Unter dem Druck der angedrohten Massenabschiebung verließen in den vergangenen Tagen bereits Tausende afghanische Flüchtlinge das Land. «Mehr als 10.000 Afghanen haben gestern die Grenze überquert und wir erwarten, dass weitere 25.000 heute folgen werden», sagte ein Vertreter der pakistanischen Flüchtlingsbehörde am Mittwoch. 50 Lastwagen voller Menschen warteten nach Angaben eines Grenzbeamten in Torkham, an einem der wichtigsten Grenzübergänge zwischen beiden Ländern.

In weiten Landesteilen Pakistans wurden unterdessen Abschiebezentren eingerichtet. In der Grenzprovinz Baluchistan seien Razzien von «Tür zu Tür» erfolgt, sagte der regionale Informationsminister Jan Achakzai vor Reportern. Auch in der Hafenmetropole Karachi und in der Provinz Khyber Pakhtunkhwa erfolgten laut Behörden zahlreiche Festnahmen.

Die pakistanische Regierung hatte jüngst angekündigt, Flüchtlinge ohne Aufenthaltsstatus abzuschieben, wenn sie nicht bis Ende Oktober freiwillig das Land verlassen haben. Die Maßnahme zielt vor allem auf Afghanen aus dem von den islamistischen Taliban beherrschten Nachbarland, die in Pakistan den größten Anteil irregulärer Migranten ausmachen. Die Regierung macht mit den Plänen Stimmung vor der für Januar geplanten Parlamentswahl in dem südasiatischen Land.

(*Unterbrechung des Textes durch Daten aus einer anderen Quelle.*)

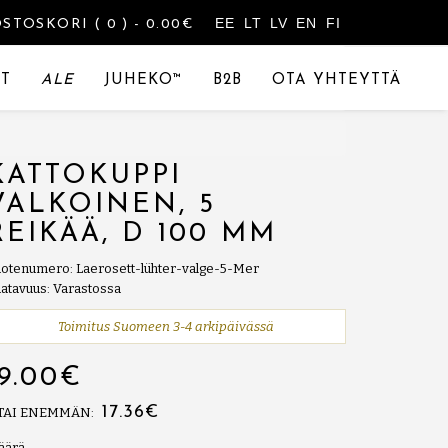
EE
LT
LV
EN
FI
OSTOSKORI
( 0 )
- 0.00€
T
ALE
JUHEKO™
B2B
OTA YHTEYTTÄ
KATTOKUPPI
VALKOINEN, 5
REIKÄÄ, D 100 MM
otenumero: Laerosett-lühter-valge-5-Mer
atavuus: Varastossa
Toimitus Suomeen 3-4 arkipäivässä
19.00€
17.36€
 TAI ENEMMÄN:
äärä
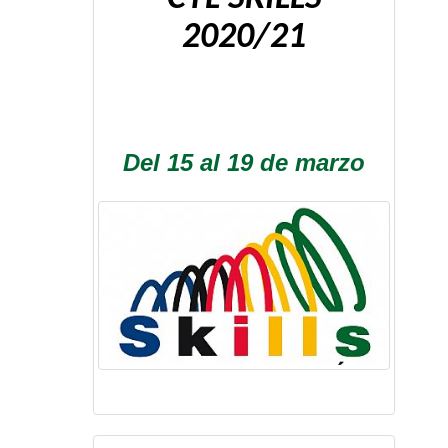
2020/21
Del 15 al 19 de marzo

Die Taliban forderten unterdessen mehr Zeit für die Ausreise Geflüchteter. «Wir fordern Sie erneut auf, Afghanen nicht ohne Vorbereitung zwangsweise abzuschieben, sondern ihnen genügend Zeit zu geben», hieß es in einer von der autoritären Taliban-Regierung veröffentlichten Erklärung am Mittwoch. Talibansprecher Sabiullah Mudschahid versicherte Afghanen Sicherheit, die das Land «wegen politischer Streitigkeiten» verlassen hatten. Eine hochrangige Delegation reiste demnach in die Grenzregion, um sich einen Überblick zu verschaffen.

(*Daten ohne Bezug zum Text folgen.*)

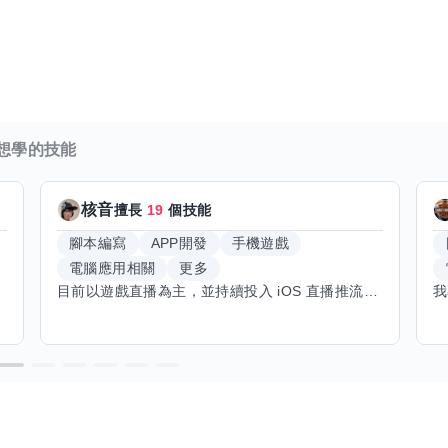
想學的技能
核音
擅長
19
個技能
腳本編寫
APP開發
手機遊戲
電腦應用相關
更多
目前以遊戲直播為主，並持續投入 iOS 直播推流應用開發。對直播技術、影音串流、AI 應用、內容創作與產品設計有濃厚興趣，平時透過實作累積開發經驗，也持續學習 Godot 遊戲開發、影音剪輯、音樂創作與編曲等相關技術。 希望透過技能交換認識不同背景的夥伴，一起交流開發經驗、Side Project、AI 工作流程、內容創作與職涯發展。如果你也對程式開發、直播技術、設計、美術、Cosplay、造型、化妝、攝影、影音製作、音樂創作等領域有興趣，都很歡迎交流，彼此分享經驗、互相學習，一起成長。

Aktivisten warfen der pakistanischen Polizei vor, selbst Geflüchtete mit Ausweispapieren zu schikanieren. «Jeder wird verdächtigt», sagte Moniza Kakar, eine Anwältin aus der östlichen Millionenmetropole Karatschi, die Flüchtlinge vor Gericht vertritt. Dutzende von Flüchtlingen mit legalen Papieren, deren provisorische Lehmhäuser von der Verwaltung unter Aufsicht der Polizei abgerissen werden, um sie zu vertreiben, schlossen sich ihrer Meinung an.

Die Pläne der Regierung waren zuvor auf breite Kritik gestoßen. Die Menschenrechtsorganisation Human Rights Watch (HRW) kritisierte den Umgang der Behörden mit afghanischen Flüchtlingen ohne Aufenthaltsstatus. Diese würden durch Drohungen, Missbrauch und Verhaftungen dazu gedrängt, nach Afghanistan zurückzukehren. UN-Experten warnten, dass vielen geflüchteten Afghanen in ihrer Heimat Misshandlungen drohten. In der Provinzhauptstadt Quetta demonstrierten am Dienstag Tausende gegen die Abschiebungspläne, wie der Abgeordnete Mohsin Dawar auf X, ehemals Twitter, mitteilte.

Nach Regierungsangaben leben etwa 4,4 Millionen afghanische Geflüchtete im Land, 1,7 Millionen davon ohne gültige Papiere. Seit Beginn der Ankündigung haben laut dem UN-Flüchtlingshilfswerk UNHCR bereits mehr als 120.000 Afghanen das Land verlassen.

Menschenrechtler warnten, dass von diesem Mittwoch an nun auch Afghanen die Abschiebung drohe, die in Pakistan auf eine Weiterreise in die USA, Großbritannien, Deutschland oder Kanada warteten. Großbritannien hatte vor Ablauf der Frist nach pakistanischen Behördenangaben Afghanen mit Aufnahmezusage aus dem Land ausgeflogen.